#install.packages("GGally")
#install.packages("e1071")
#install.packages("modelr")
library(MASS)
library(ISLR)
library(GGally)
## Loading required package: ggplot2
library(class)
library(e1071)
##
## Attaching package: 'e1071'
## The following object is masked from 'package:ggplot2':
##
## element
library(modelr)
This question should be answered using the Weekly data set, which is part of the ISLR2 package. This data is similar in nature to the Smarket data from this chapter’s lab, except that it contains 1,089 weekly returns for 21 years, from the beginning of 1990 to the end of 2010.
# loading in dataset
market_data <- Weekly
summary(market_data)
## Year Lag1 Lag2 Lag3
## Min. :1990 Min. :-18.1950 Min. :-18.1950 Min. :-18.1950
## 1st Qu.:1995 1st Qu.: -1.1540 1st Qu.: -1.1540 1st Qu.: -1.1580
## Median :2000 Median : 0.2410 Median : 0.2410 Median : 0.2410
## Mean :2000 Mean : 0.1506 Mean : 0.1511 Mean : 0.1472
## 3rd Qu.:2005 3rd Qu.: 1.4050 3rd Qu.: 1.4090 3rd Qu.: 1.4090
## Max. :2010 Max. : 12.0260 Max. : 12.0260 Max. : 12.0260
## Lag4 Lag5 Volume Today
## Min. :-18.1950 Min. :-18.1950 Min. :0.08747 Min. :-18.1950
## 1st Qu.: -1.1580 1st Qu.: -1.1660 1st Qu.:0.33202 1st Qu.: -1.1540
## Median : 0.2380 Median : 0.2340 Median :1.00268 Median : 0.2410
## Mean : 0.1458 Mean : 0.1399 Mean :1.57462 Mean : 0.1499
## 3rd Qu.: 1.4090 3rd Qu.: 1.4050 3rd Qu.:2.05373 3rd Qu.: 1.4050
## Max. : 12.0260 Max. : 12.0260 Max. :9.32821 Max. : 12.0260
## Direction
## Down:484
## Up :605
##
##
##
##
Based on the summary of the data set, Lags 1 through 5 and today have the same minimum and maximum return. We can also see that according to the data, there has been more up (positive) return then down (negative) returns.
ggpairs(
market_data,
ggplot2::aes(colour = Direction),
progress = FALSE
)
## `stat_bin()` using `bins = 30`. Pick better value `binwidth`.
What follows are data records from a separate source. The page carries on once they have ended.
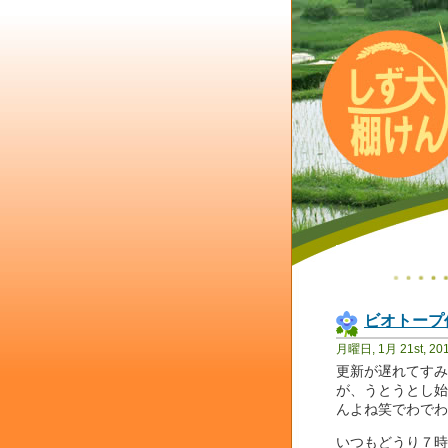
ビオトープ
月曜日, 1月 21st, 20
更新が遅れてすみ
が、うとうとし始
んよね笑でわでわ
いつもどうり７時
## `stat_bin()` using `bins = 30`. Pick better value `binwidth`.
## `stat_bin()` using `bins = 30`. Pick better value `binwidth`.
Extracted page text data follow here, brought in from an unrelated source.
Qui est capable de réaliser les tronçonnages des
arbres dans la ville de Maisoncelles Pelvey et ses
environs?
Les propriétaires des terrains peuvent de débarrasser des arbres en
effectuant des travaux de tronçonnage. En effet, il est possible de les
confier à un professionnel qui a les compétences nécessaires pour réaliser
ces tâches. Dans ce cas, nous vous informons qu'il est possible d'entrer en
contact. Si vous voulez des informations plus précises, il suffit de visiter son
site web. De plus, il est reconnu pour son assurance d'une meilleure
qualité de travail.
## `stat_bin()` using `bins = 30`. Pick better value `binwidth`.
## `stat_bin()` using `bins = 30`. Pick better value `binwidth`.
## `stat_bin()` using `bins = 30`. Pick better value `binwidth`.
## `stat_bin()` using `bins = 30`. Pick better value `binwidth`.
## `stat_bin()` using `bins = 30`. Pick better value `binwidth`.
Based on the correlation scatterplot, we can see that Year and Volume are statistically significant and have a positive correlation of 0.842. Another thing to note is that the graph shows an upward trend in the points, meaning that as the years increase so does the volume of shares traded.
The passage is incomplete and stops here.